Stored data:
______________________________

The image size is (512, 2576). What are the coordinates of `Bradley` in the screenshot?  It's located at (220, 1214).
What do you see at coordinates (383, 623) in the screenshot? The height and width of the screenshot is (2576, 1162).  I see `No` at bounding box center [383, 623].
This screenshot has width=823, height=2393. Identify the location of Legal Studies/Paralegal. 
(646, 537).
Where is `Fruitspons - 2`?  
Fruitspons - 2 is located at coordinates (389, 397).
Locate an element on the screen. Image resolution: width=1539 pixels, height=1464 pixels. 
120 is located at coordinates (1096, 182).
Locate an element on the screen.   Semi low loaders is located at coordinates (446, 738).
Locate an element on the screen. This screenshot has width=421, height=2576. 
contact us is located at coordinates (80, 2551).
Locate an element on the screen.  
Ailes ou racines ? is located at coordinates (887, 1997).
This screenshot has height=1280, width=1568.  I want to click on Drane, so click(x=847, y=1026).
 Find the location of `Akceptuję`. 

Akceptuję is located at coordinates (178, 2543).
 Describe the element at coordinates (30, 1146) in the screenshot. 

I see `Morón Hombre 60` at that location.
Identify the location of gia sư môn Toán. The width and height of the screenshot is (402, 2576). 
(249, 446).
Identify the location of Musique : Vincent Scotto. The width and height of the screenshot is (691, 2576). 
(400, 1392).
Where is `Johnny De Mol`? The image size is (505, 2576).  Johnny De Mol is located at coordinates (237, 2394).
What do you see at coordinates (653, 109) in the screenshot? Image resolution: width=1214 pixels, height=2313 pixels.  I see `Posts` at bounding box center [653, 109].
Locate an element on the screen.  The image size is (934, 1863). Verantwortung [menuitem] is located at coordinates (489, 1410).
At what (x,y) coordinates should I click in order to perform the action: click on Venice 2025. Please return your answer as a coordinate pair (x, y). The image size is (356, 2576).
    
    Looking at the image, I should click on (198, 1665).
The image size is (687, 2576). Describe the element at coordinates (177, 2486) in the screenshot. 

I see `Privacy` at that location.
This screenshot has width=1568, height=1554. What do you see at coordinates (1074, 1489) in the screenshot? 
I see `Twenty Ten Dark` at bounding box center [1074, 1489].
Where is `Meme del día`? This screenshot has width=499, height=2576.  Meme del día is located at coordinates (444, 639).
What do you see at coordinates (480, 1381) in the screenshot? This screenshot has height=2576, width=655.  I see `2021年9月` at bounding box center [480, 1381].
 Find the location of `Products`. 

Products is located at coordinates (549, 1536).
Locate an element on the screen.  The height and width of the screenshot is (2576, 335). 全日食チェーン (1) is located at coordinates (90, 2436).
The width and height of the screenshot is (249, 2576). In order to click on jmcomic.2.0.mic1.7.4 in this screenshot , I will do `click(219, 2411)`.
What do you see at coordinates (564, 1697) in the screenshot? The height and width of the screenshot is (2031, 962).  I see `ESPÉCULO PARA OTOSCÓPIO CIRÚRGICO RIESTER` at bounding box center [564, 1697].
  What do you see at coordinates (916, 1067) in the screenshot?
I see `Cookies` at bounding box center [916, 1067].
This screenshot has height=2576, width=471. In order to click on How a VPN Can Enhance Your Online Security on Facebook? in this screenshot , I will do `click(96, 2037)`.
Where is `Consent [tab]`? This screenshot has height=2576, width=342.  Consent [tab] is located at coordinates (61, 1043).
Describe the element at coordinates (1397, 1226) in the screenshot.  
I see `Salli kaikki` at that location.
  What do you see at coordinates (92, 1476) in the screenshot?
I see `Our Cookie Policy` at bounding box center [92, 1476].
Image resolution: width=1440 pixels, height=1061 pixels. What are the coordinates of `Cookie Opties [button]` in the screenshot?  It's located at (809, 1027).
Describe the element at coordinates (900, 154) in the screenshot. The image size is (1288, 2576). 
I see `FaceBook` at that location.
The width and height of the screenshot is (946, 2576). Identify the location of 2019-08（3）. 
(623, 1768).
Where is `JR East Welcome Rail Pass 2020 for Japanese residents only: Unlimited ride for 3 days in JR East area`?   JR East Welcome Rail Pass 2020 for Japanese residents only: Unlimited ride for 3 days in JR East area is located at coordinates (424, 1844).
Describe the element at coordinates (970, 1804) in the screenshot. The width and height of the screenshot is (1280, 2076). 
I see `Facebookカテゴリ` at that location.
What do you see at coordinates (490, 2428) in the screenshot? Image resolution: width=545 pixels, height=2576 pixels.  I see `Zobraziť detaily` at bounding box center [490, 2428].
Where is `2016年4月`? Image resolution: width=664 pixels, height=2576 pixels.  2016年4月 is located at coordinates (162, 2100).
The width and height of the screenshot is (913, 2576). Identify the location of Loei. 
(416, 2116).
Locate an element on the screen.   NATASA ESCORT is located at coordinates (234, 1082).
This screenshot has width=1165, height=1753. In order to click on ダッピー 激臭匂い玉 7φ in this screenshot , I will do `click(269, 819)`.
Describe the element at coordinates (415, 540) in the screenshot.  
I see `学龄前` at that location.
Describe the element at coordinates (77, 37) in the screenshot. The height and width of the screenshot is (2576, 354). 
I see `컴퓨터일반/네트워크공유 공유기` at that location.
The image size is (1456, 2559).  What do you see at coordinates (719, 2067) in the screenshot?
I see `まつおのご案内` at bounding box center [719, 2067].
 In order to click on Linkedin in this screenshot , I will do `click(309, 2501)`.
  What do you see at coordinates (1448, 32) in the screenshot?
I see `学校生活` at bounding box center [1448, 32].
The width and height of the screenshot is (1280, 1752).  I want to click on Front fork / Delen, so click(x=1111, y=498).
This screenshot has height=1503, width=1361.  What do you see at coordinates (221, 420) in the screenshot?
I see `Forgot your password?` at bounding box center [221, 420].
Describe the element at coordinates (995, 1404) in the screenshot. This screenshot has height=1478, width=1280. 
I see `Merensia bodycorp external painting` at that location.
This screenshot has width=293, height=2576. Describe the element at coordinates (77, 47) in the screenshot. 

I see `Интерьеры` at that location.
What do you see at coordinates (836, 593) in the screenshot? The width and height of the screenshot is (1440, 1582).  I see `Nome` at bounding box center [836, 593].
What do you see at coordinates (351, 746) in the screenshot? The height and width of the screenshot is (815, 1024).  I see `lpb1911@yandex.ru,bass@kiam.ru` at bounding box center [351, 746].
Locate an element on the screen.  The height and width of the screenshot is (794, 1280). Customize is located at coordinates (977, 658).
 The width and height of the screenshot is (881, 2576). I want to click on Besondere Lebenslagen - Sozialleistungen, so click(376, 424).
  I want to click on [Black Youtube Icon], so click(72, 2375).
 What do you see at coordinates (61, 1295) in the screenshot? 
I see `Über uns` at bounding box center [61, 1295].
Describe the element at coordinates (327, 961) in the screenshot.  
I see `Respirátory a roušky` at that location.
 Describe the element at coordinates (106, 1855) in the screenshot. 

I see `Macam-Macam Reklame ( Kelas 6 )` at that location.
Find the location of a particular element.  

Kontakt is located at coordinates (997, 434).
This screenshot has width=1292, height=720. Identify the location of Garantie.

______________________________

## EXERCISE DIRECTIONS
Only an exact retyping of the full data will do.

## WRITTEN SOLUTION
The image size is (512, 2576). What are the coordinates of `Bradley` in the screenshot?  It's located at (220, 1214).
What do you see at coordinates (383, 623) in the screenshot? The height and width of the screenshot is (2576, 1162).  I see `No` at bounding box center [383, 623].
This screenshot has width=823, height=2393. Identify the location of Legal Studies/Paralegal. 
(646, 537).
Where is `Fruitspons - 2`?  
Fruitspons - 2 is located at coordinates (389, 397).
Locate an element on the screen. Image resolution: width=1539 pixels, height=1464 pixels. 
120 is located at coordinates (1096, 182).
Locate an element on the screen.   Semi low loaders is located at coordinates (446, 738).
Locate an element on the screen. This screenshot has width=421, height=2576. 
contact us is located at coordinates (80, 2551).
Locate an element on the screen.  
Ailes ou racines ? is located at coordinates (887, 1997).
This screenshot has height=1280, width=1568.  I want to click on Drane, so click(x=847, y=1026).
 Find the location of `Akceptuję`. 

Akceptuję is located at coordinates (178, 2543).
 Describe the element at coordinates (30, 1146) in the screenshot. 

I see `Morón Hombre 60` at that location.
Identify the location of gia sư môn Toán. The width and height of the screenshot is (402, 2576). 
(249, 446).
Identify the location of Musique : Vincent Scotto. The width and height of the screenshot is (691, 2576). 
(400, 1392).
Where is `Johnny De Mol`? The image size is (505, 2576).  Johnny De Mol is located at coordinates (237, 2394).
What do you see at coordinates (653, 109) in the screenshot? Image resolution: width=1214 pixels, height=2313 pixels.  I see `Posts` at bounding box center [653, 109].
Locate an element on the screen.  The image size is (934, 1863). Verantwortung [menuitem] is located at coordinates (489, 1410).
At what (x,y) coordinates should I click in order to perform the action: click on Venice 2025. Please return your answer as a coordinate pair (x, y). The image size is (356, 2576).
    
    Looking at the image, I should click on (198, 1665).
The image size is (687, 2576). Describe the element at coordinates (177, 2486) in the screenshot. 

I see `Privacy` at that location.
This screenshot has width=1568, height=1554. What do you see at coordinates (1074, 1489) in the screenshot? 
I see `Twenty Ten Dark` at bounding box center [1074, 1489].
Where is `Meme del día`? This screenshot has width=499, height=2576.  Meme del día is located at coordinates (444, 639).
What do you see at coordinates (480, 1381) in the screenshot? This screenshot has height=2576, width=655.  I see `2021年9月` at bounding box center [480, 1381].
 Find the location of `Products`. 

Products is located at coordinates (549, 1536).
Locate an element on the screen.  The height and width of the screenshot is (2576, 335). 全日食チェーン (1) is located at coordinates (90, 2436).
The width and height of the screenshot is (249, 2576). In order to click on jmcomic.2.0.mic1.7.4 in this screenshot , I will do `click(219, 2411)`.
What do you see at coordinates (564, 1697) in the screenshot? The height and width of the screenshot is (2031, 962).  I see `ESPÉCULO PARA OTOSCÓPIO CIRÚRGICO RIESTER` at bounding box center [564, 1697].
  What do you see at coordinates (916, 1067) in the screenshot?
I see `Cookies` at bounding box center [916, 1067].
This screenshot has height=2576, width=471. In order to click on How a VPN Can Enhance Your Online Security on Facebook? in this screenshot , I will do `click(96, 2037)`.
Where is `Consent [tab]`? This screenshot has height=2576, width=342.  Consent [tab] is located at coordinates (61, 1043).
Describe the element at coordinates (1397, 1226) in the screenshot.  
I see `Salli kaikki` at that location.
  What do you see at coordinates (92, 1476) in the screenshot?
I see `Our Cookie Policy` at bounding box center [92, 1476].
Image resolution: width=1440 pixels, height=1061 pixels. What are the coordinates of `Cookie Opties [button]` in the screenshot?  It's located at (809, 1027).
Describe the element at coordinates (900, 154) in the screenshot. The image size is (1288, 2576). 
I see `FaceBook` at that location.
The width and height of the screenshot is (946, 2576). Identify the location of 2019-08（3）. 
(623, 1768).
Where is `JR East Welcome Rail Pass 2020 for Japanese residents only: Unlimited ride for 3 days in JR East area`?   JR East Welcome Rail Pass 2020 for Japanese residents only: Unlimited ride for 3 days in JR East area is located at coordinates (424, 1844).
Describe the element at coordinates (970, 1804) in the screenshot. The width and height of the screenshot is (1280, 2076). 
I see `Facebookカテゴリ` at that location.
What do you see at coordinates (490, 2428) in the screenshot? Image resolution: width=545 pixels, height=2576 pixels.  I see `Zobraziť detaily` at bounding box center [490, 2428].
Where is `2016年4月`? Image resolution: width=664 pixels, height=2576 pixels.  2016年4月 is located at coordinates (162, 2100).
The width and height of the screenshot is (913, 2576). Identify the location of Loei. 
(416, 2116).
Locate an element on the screen.   NATASA ESCORT is located at coordinates (234, 1082).
This screenshot has width=1165, height=1753. In order to click on ダッピー 激臭匂い玉 7φ in this screenshot , I will do `click(269, 819)`.
Describe the element at coordinates (415, 540) in the screenshot.  
I see `学龄前` at that location.
Describe the element at coordinates (77, 37) in the screenshot. The height and width of the screenshot is (2576, 354). 
I see `컴퓨터일반/네트워크공유 공유기` at that location.
The image size is (1456, 2559).  What do you see at coordinates (719, 2067) in the screenshot?
I see `まつおのご案内` at bounding box center [719, 2067].
 In order to click on Linkedin in this screenshot , I will do `click(309, 2501)`.
  What do you see at coordinates (1448, 32) in the screenshot?
I see `学校生活` at bounding box center [1448, 32].
The width and height of the screenshot is (1280, 1752).  I want to click on Front fork / Delen, so click(x=1111, y=498).
This screenshot has height=1503, width=1361.  What do you see at coordinates (221, 420) in the screenshot?
I see `Forgot your password?` at bounding box center [221, 420].
Describe the element at coordinates (995, 1404) in the screenshot. This screenshot has height=1478, width=1280. 
I see `Merensia bodycorp external painting` at that location.
This screenshot has width=293, height=2576. Describe the element at coordinates (77, 47) in the screenshot. 

I see `Интерьеры` at that location.
What do you see at coordinates (836, 593) in the screenshot? The width and height of the screenshot is (1440, 1582).  I see `Nome` at bounding box center [836, 593].
What do you see at coordinates (351, 746) in the screenshot? The height and width of the screenshot is (815, 1024).  I see `lpb1911@yandex.ru,bass@kiam.ru` at bounding box center [351, 746].
Locate an element on the screen.  The height and width of the screenshot is (794, 1280). Customize is located at coordinates (977, 658).
 The width and height of the screenshot is (881, 2576). I want to click on Besondere Lebenslagen - Sozialleistungen, so click(376, 424).
  I want to click on [Black Youtube Icon], so click(72, 2375).
 What do you see at coordinates (61, 1295) in the screenshot? 
I see `Über uns` at bounding box center [61, 1295].
Describe the element at coordinates (327, 961) in the screenshot.  
I see `Respirátory a roušky` at that location.
 Describe the element at coordinates (106, 1855) in the screenshot. 

I see `Macam-Macam Reklame ( Kelas 6 )` at that location.
Find the location of a particular element.  

Kontakt is located at coordinates (997, 434).
This screenshot has width=1292, height=720. Identify the location of Garantie.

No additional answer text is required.